■ The problem
Please give back word for word the lines of the material below between the line containing "může nabídnout křesťan" and the line containing "koval papež věřícím", inclusive.
----
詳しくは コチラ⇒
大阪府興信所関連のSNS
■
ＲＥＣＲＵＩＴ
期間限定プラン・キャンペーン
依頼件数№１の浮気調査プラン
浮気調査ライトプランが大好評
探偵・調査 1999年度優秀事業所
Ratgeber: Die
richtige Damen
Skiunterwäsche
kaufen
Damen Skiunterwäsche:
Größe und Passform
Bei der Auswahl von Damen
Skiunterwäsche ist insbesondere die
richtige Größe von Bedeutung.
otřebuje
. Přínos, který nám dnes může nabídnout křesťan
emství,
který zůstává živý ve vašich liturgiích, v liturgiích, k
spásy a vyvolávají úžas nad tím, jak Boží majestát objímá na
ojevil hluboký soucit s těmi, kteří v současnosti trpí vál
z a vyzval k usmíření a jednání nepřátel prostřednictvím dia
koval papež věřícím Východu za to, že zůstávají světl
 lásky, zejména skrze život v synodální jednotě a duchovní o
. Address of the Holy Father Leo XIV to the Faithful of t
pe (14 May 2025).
----
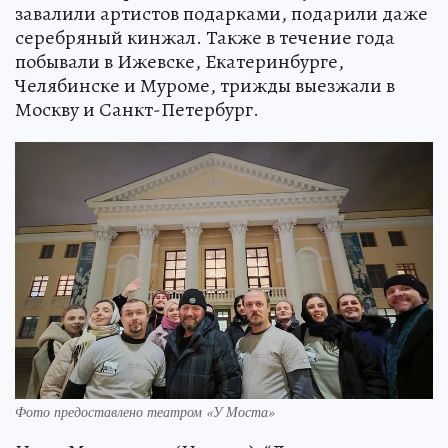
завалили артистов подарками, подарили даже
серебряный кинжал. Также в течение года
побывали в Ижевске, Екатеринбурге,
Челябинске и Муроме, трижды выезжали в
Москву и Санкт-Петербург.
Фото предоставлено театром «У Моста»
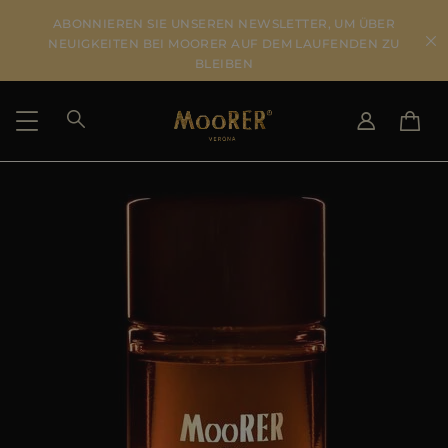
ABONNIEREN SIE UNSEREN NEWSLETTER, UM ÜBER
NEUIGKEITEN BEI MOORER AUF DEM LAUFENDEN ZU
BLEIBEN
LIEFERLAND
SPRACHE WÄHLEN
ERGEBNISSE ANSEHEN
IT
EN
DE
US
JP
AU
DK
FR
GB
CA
----
■ Problem solution
. Přínos, který nám dnes může nabídnout křesťan
emství,
který zůstává živý ve vašich liturgiích, v liturgiích, k
spásy a vyvolávají úžas nad tím, jak Boží majestát objímá na
ojevil hluboký soucit s těmi, kteří v současnosti trpí vál
z a vyzval k usmíření a jednání nepřátel prostřednictvím dia
koval papež věřícím Východu za to, že zůstávají světl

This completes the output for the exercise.